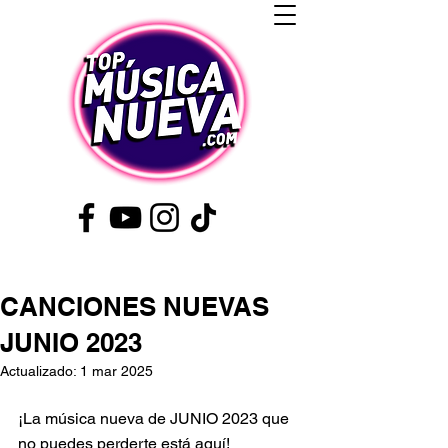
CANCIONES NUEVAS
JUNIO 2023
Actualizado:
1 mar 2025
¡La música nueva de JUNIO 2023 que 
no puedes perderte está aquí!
==
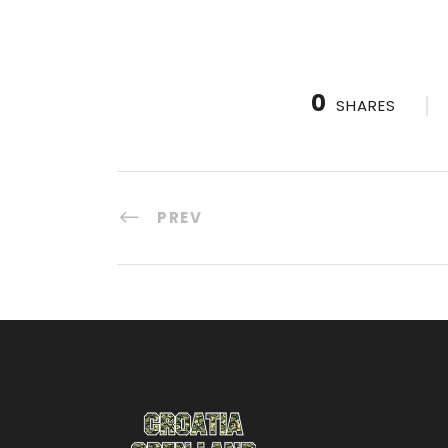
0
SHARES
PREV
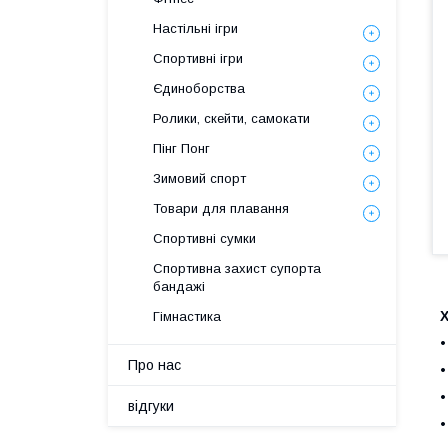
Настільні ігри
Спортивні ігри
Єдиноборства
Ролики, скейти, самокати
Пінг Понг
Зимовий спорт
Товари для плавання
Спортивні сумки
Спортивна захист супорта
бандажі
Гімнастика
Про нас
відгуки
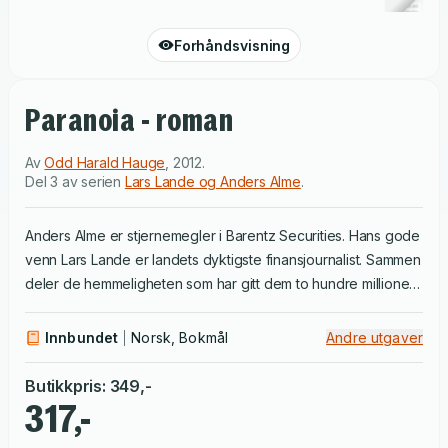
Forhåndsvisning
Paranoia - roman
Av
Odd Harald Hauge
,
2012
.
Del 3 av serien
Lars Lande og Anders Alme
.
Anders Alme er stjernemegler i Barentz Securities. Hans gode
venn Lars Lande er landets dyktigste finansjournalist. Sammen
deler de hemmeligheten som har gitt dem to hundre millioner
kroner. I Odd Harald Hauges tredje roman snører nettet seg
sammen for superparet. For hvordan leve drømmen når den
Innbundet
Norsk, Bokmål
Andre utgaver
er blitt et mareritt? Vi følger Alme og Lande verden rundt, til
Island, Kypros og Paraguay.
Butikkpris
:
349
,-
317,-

## TASK BRIEF
The lines that contain the word "Harald" are wanted; copy each of them from the records.

## YOUR SOLUTION
Odd Harald Hauge
kroner. I Odd Harald Hauges tredje roman snører nettet seg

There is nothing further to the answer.